Data items
-*-

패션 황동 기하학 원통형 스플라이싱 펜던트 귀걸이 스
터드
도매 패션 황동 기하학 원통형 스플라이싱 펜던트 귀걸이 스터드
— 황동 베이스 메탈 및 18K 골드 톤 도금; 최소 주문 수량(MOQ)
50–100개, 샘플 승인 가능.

-*-

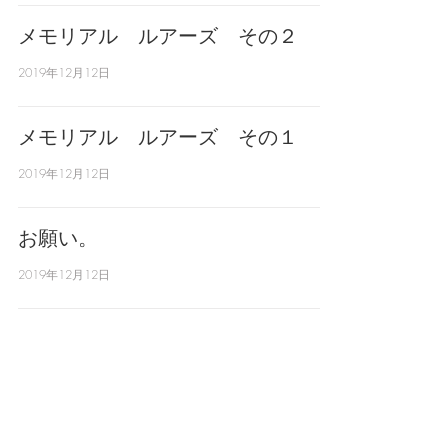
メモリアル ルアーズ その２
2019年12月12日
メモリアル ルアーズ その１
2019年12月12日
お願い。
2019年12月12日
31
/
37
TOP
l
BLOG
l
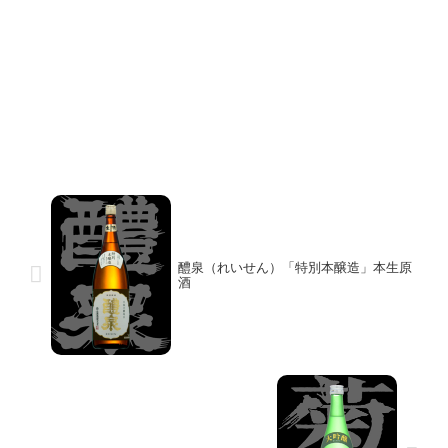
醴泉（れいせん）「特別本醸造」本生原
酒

-*-

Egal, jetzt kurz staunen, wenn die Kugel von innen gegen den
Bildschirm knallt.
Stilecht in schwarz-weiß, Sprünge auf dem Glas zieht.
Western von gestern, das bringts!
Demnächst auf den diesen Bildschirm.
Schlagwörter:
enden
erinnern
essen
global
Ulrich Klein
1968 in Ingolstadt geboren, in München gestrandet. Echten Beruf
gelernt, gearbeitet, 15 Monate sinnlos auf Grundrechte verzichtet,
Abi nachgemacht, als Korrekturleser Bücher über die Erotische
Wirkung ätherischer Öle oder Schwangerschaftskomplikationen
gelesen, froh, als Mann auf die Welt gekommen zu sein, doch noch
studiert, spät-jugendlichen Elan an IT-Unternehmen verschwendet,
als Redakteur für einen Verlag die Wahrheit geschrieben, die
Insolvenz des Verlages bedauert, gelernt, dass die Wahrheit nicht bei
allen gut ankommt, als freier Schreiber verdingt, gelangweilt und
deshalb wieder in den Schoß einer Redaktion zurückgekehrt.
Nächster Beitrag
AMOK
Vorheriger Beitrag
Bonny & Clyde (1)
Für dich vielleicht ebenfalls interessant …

-*-

AIM OF THE TASK
Of the lines above, extract only those from the line with "Vorheriger Beitrag" to the line with "Für dich vielleicht ebenfalls interessant …", both included, exactly as written.

OUTPUT BELOW
Vorheriger Beitrag
Bonny & Clyde (1)
Für dich vielleicht ebenfalls interessant …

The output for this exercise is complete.